One more thing that leaves under your skin is the relationship of Camila and Teresa. Camila identifies herself with Teresa, you can tell. She idolizes her, though she wants to possess her, use her, shape her to her purposes. It is almost motherly at one point but perverted, corrupted by authority and wealth. Teresa does not give in, but she does learn with Camila how to negotiate, how to make people respect her, how to apply intelligence in the world when everyone else is using fear. Their scenes are electric and two women revolve around one another in the world where men are dominant and each realizes the power in the other.

The season is full of this ongoing tension--you know that Teresa is going to do something bigger, because the show is flirting with this right at the start, with that flash-forward of her as the mighty Queenpin. However, it is the excitement of following how she arrives there, inch by inch. Each betrayal, each partnership, each bloody sacrifice is bringing her a step closer to that crown, and breaking her humanity. And as a spectator you are torn between rooting her on, when she gets through, when she gives victory but you also feel the slice of her that she is losing on the way.
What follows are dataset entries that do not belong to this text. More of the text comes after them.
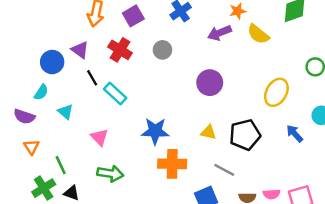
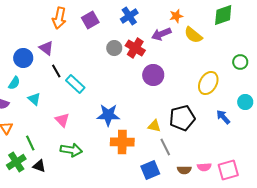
red cross: (120, 50) -> (135, 48), moved
yellow triangle: (209, 132) -> (154, 126), moved
gray line: (224, 170) -> (165, 147), turned 36

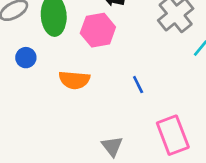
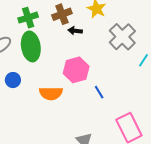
pink hexagon: (98, 30) -> (76, 70), moved

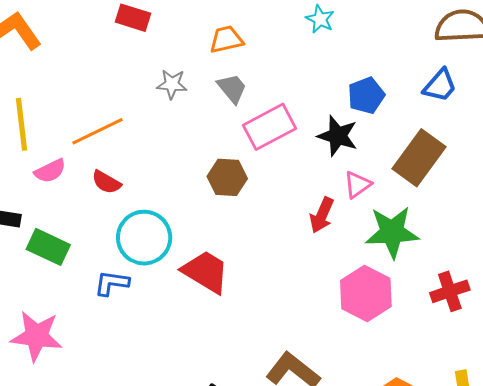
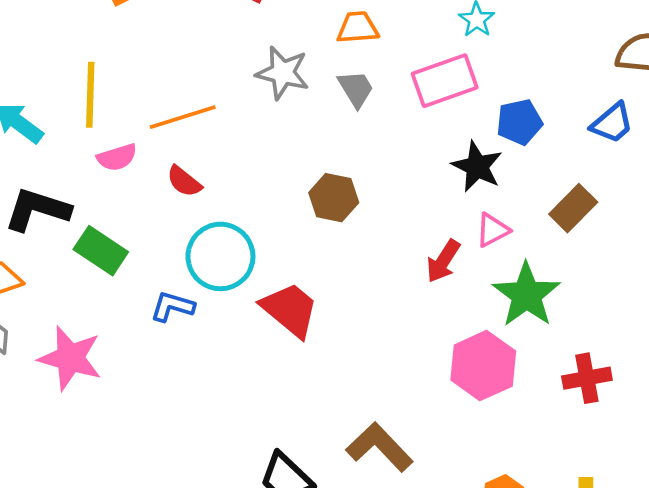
gray star: (172, 84) -> (283, 73), size x1.4
pink rectangle: (270, 127) -> (445, 81), moved
brown rectangle: (419, 158) -> (573, 208), size x0.7
green star: (392, 232) -> (527, 295), turned 30

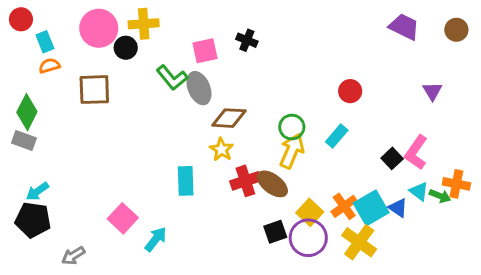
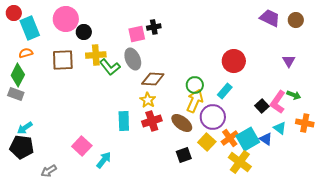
yellow cross: (144, 24) -> (96, 55), moved
brown circle: (456, 30) -> (296, 20), moved
black cross: (247, 40) -> (154, 27), moved, turned -32
cyan rectangle: (45, 42) -> (30, 28), size x1.6
orange semicircle: (49, 66) -> (26, 53), moved
green L-shape: (172, 78) -> (110, 67), moved
red circle: (350, 91) -> (234, 61), size x1.5
red cross: (245, 181) -> (152, 121), moved
green arrow: (440, 196) -> (294, 95), moved
purple circle: (308, 238) -> (213, 117), moved

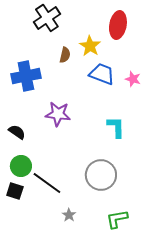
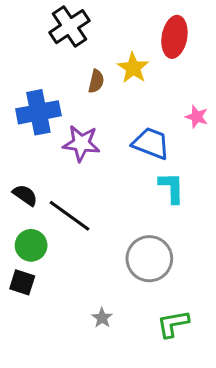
blue trapezoid: (102, 74) -> (151, 143), moved
purple star: (58, 114) -> (81, 143), moved
black line: (47, 183) -> (69, 216), moved

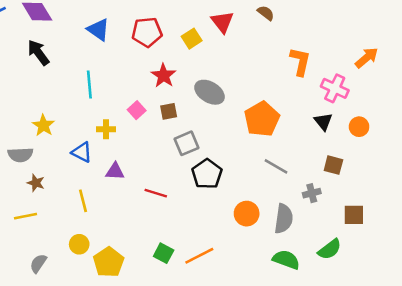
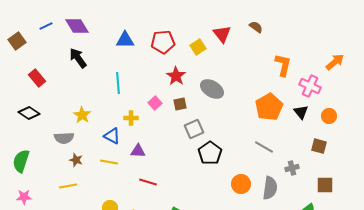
blue triangle: (98, 30) -> (125, 40), turned -36
orange pentagon: (262, 119) -> (269, 107), moved
brown square: (333, 165) -> (319, 146), moved
red line: (156, 193) -> (148, 182), moved
yellow line: (83, 201) -> (109, 162), moved, turned -66

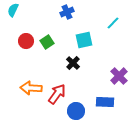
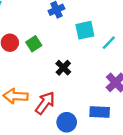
cyan line: (113, 23) -> (109, 43), moved
cyan square: (84, 40) -> (85, 30), moved

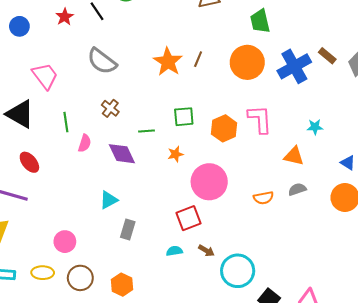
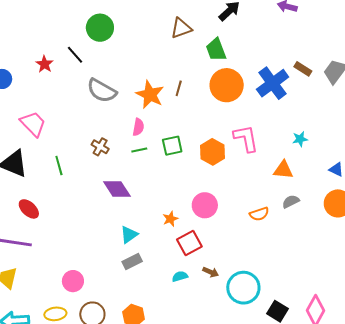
green trapezoid: (260, 21) -> (216, 50), moved
gray semicircle: (102, 61) -> (102, 91), moved
green line: (147, 131) -> (139, 150), moved
pink semicircle: (85, 143) -> (138, 127), moved
orange star: (175, 154) -> (170, 219), moved
pink circle: (209, 182) -> (205, 205), size x0.7
cyan triangle: (109, 200) -> (129, 235), moved
gray rectangle: (128, 229) -> (132, 261), turned 54

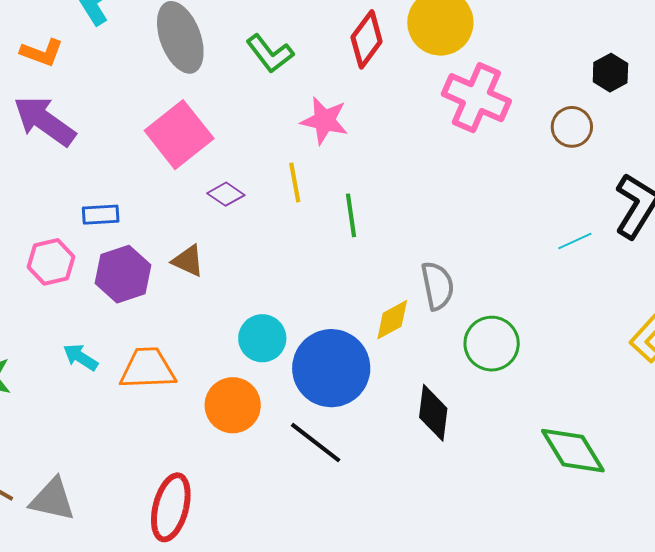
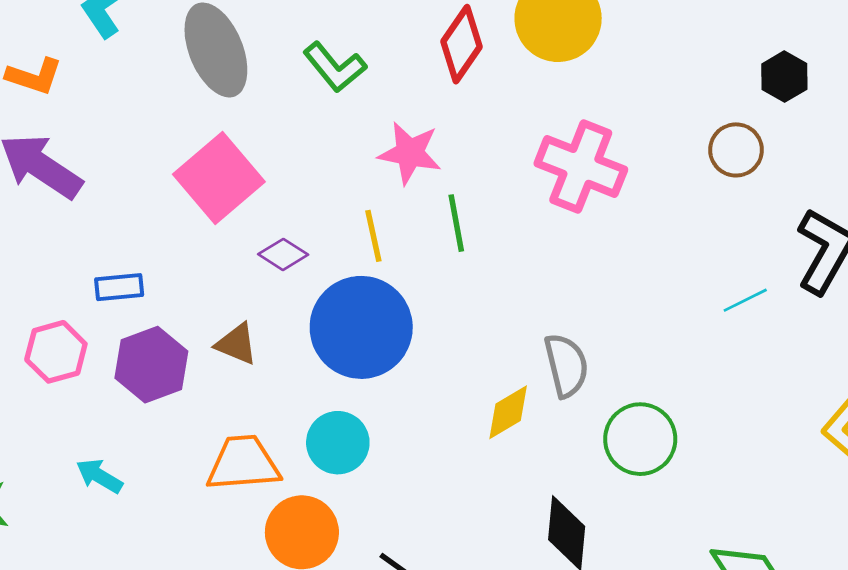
pink cross: (476, 98) -> (581, 166), moved
green line: (351, 215) -> (456, 223), moved
blue circle: (331, 368) -> (361, 327), moved
orange trapezoid: (148, 369) -> (243, 463), moved

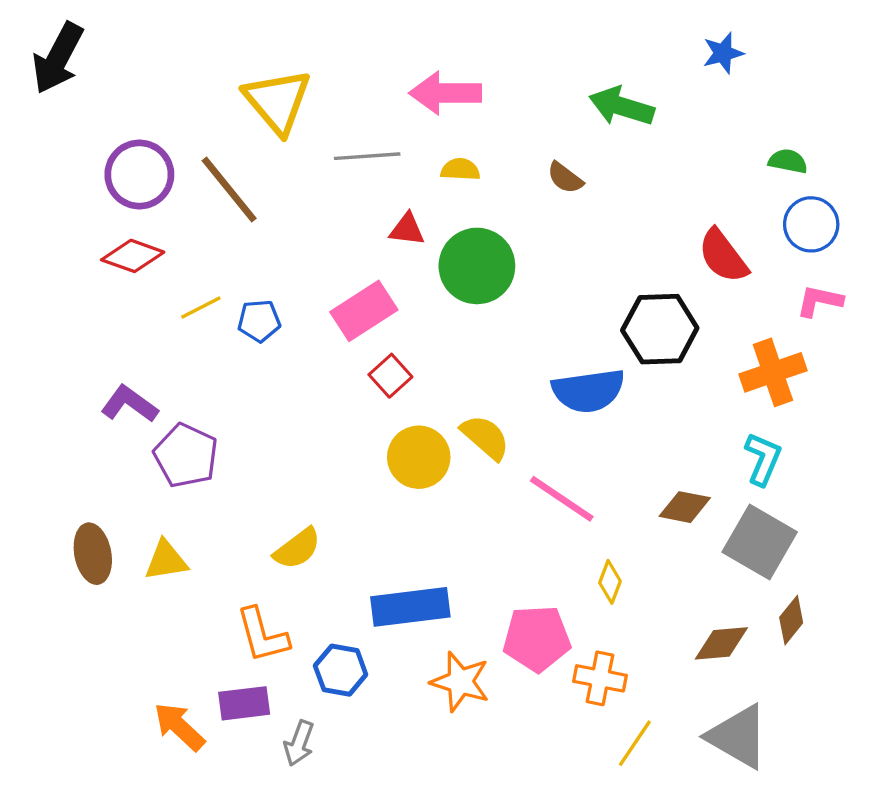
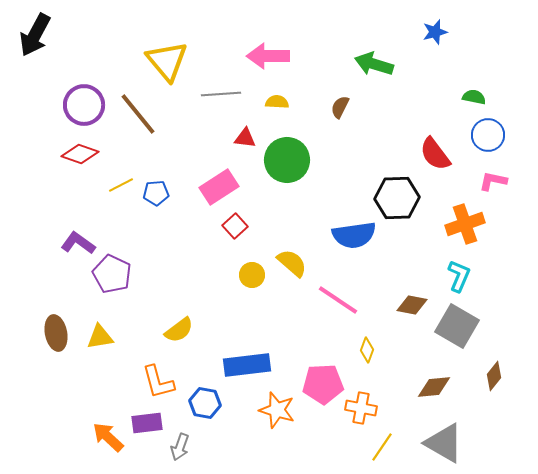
brown semicircle: (565, 178) -> (340, 107), turned 80
yellow circle: (419, 457) -> (252, 275), size x0.7
brown diamond: (791, 620) -> (494, 376), moved

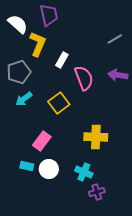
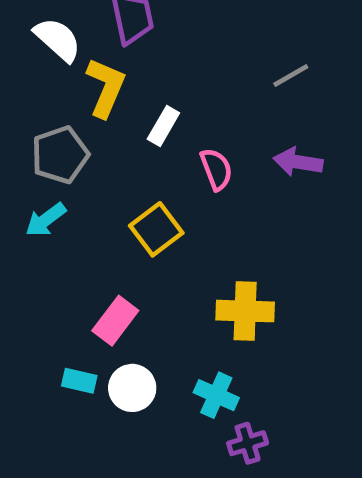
pink semicircle: (84, 78) -> (216, 169), size x0.7
cyan arrow: (24, 99) -> (46, 220), moved

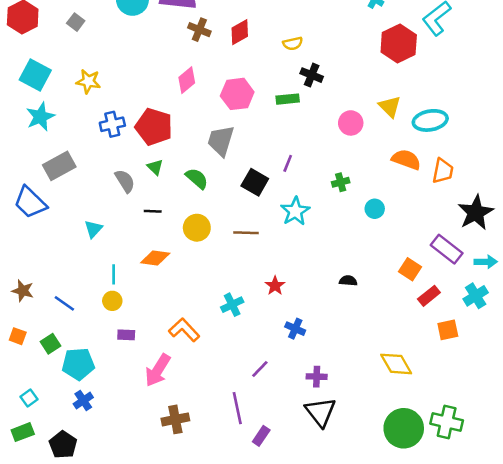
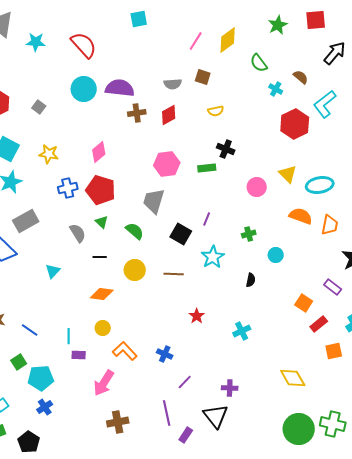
brown cross: (199, 30) -> (137, 113), turned -30
yellow semicircle: (293, 43) -> (216, 111), moved
pink diamond: (187, 80) -> (99, 152), moved
purple rectangle: (447, 249) -> (333, 287), size x0.7
cyan line: (114, 274) -> (69, 336), moved
black semicircle: (348, 281) -> (251, 280), moved, turned 96
yellow circle: (112, 301) -> (103, 328), moved
cyan cross: (232, 305) -> (242, 331), moved
blue cross: (295, 329) -> (165, 354), moved
black triangle: (320, 412) -> (216, 416), moved

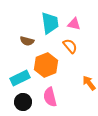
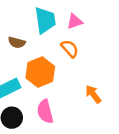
pink triangle: (74, 24) -> (75, 21), turned -32

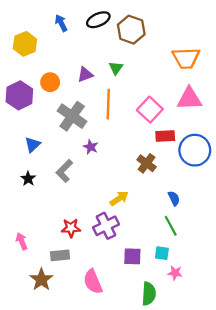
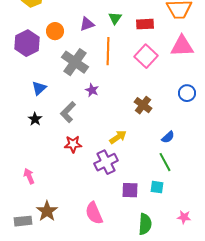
red rectangle: (165, 136) -> (145, 24), moved
blue circle: (195, 150) -> (187, 93), size x0.6
blue semicircle: (174, 198) -> (168, 137), turned 72
red star: (71, 228) -> (73, 144), moved
gray rectangle: (60, 255) -> (23, 221), moved
pink star: (175, 273) -> (184, 217), moved

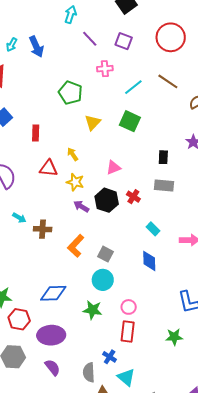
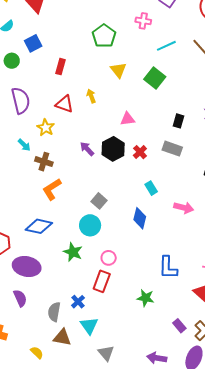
yellow triangle: (93, 122) -> (118, 70), turned -36
yellow star: (75, 182) -> (46, 128), moved
orange L-shape: (76, 246) -> (52, 189), moved

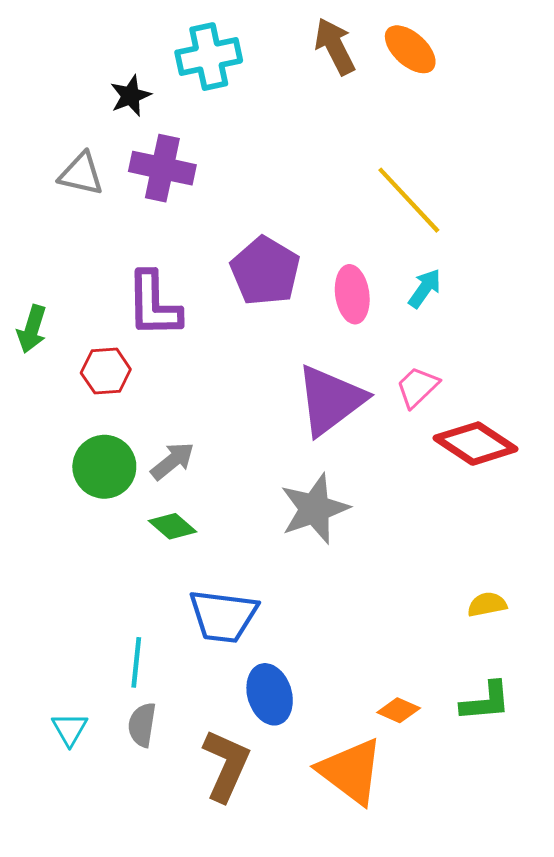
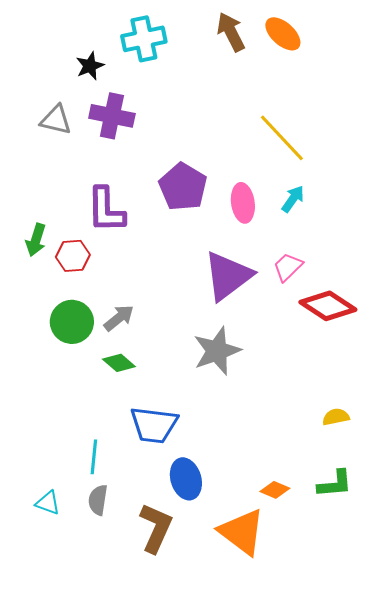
green arrow: (32, 329) -> (36, 240), moved
cyan triangle: (70, 729) -> (48, 503), turned -40

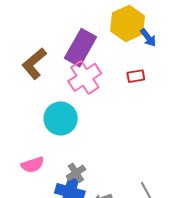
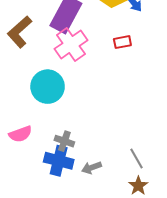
gray cross: (76, 173) -> (64, 141), turned -36

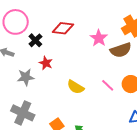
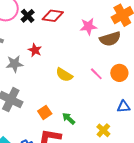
pink star: (99, 38) -> (88, 26), turned 30
black cross: (35, 40) -> (28, 16), moved

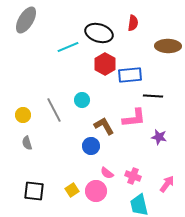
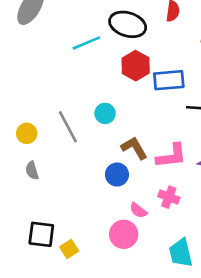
pink L-shape: (134, 118) -> (171, 156), moved
pink cross: (133, 176) -> (169, 197), moved
yellow square: (72, 190) -> (69, 249), moved

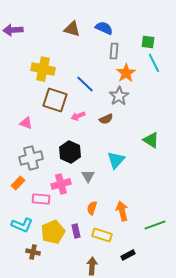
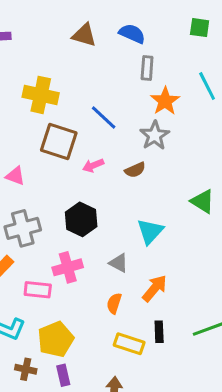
green square: (148, 42) -> (200, 28), moved
gray triangle: (88, 176) -> (119, 263), moved, turned -32
orange arrow: (122, 211) -> (155, 288), moved, turned 54
purple rectangle: (76, 231) -> (63, 375), moved
black rectangle: (128, 255) -> (159, 332), moved, turned -64

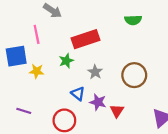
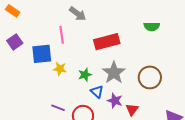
green star: (66, 61) -> (85, 75), moved
gray star: (95, 72) -> (114, 73), size x1.6
purple line: (24, 111) -> (58, 108), moved

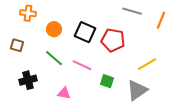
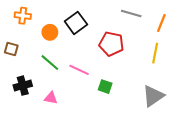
black square: (85, 32) -> (76, 23), moved, turned 30
yellow line: (147, 64) -> (155, 53), moved, turned -48
gray triangle: (137, 90) -> (153, 96), moved
pink triangle: (64, 93) -> (51, 98), moved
The thing that broke me was seeing her yet to bear a fragment of her former being her fidelity to Guero, her acts of generosity, her self-denial to give up altogether her heart. She is not turned into a monster, not yet. She is on that razor thin border between naivety and brutality, and it is the breath that is taken away by that line that makes the season so strong.

At the end, you are out of breath. You have seen her suffer betrayals, make impossible decisions, lose and make friends and you know--you are not only a witness of Teresa Mendoza surviving. You are witnessing the birth of legend, one that is soaked in blood and pain and yet strength and power. And the wildest part? You do not even know what to think of it. You’re proud of her. You’re terrified for her. You want her to win. You want her to escape. And you see she can not have both.

Season 1 of Queen of the South isn’t just a crime drama—it’s a raw, unfiltered story of transformation. It’s about what happens when life leaves you no choice but to become the very thing you feared. And sitting there, watching Teresa take step after step into that darkness, you can’t look away. Because deep down, you know—you’re witnessing someone claim a throne she never asked for but was always destined to wear.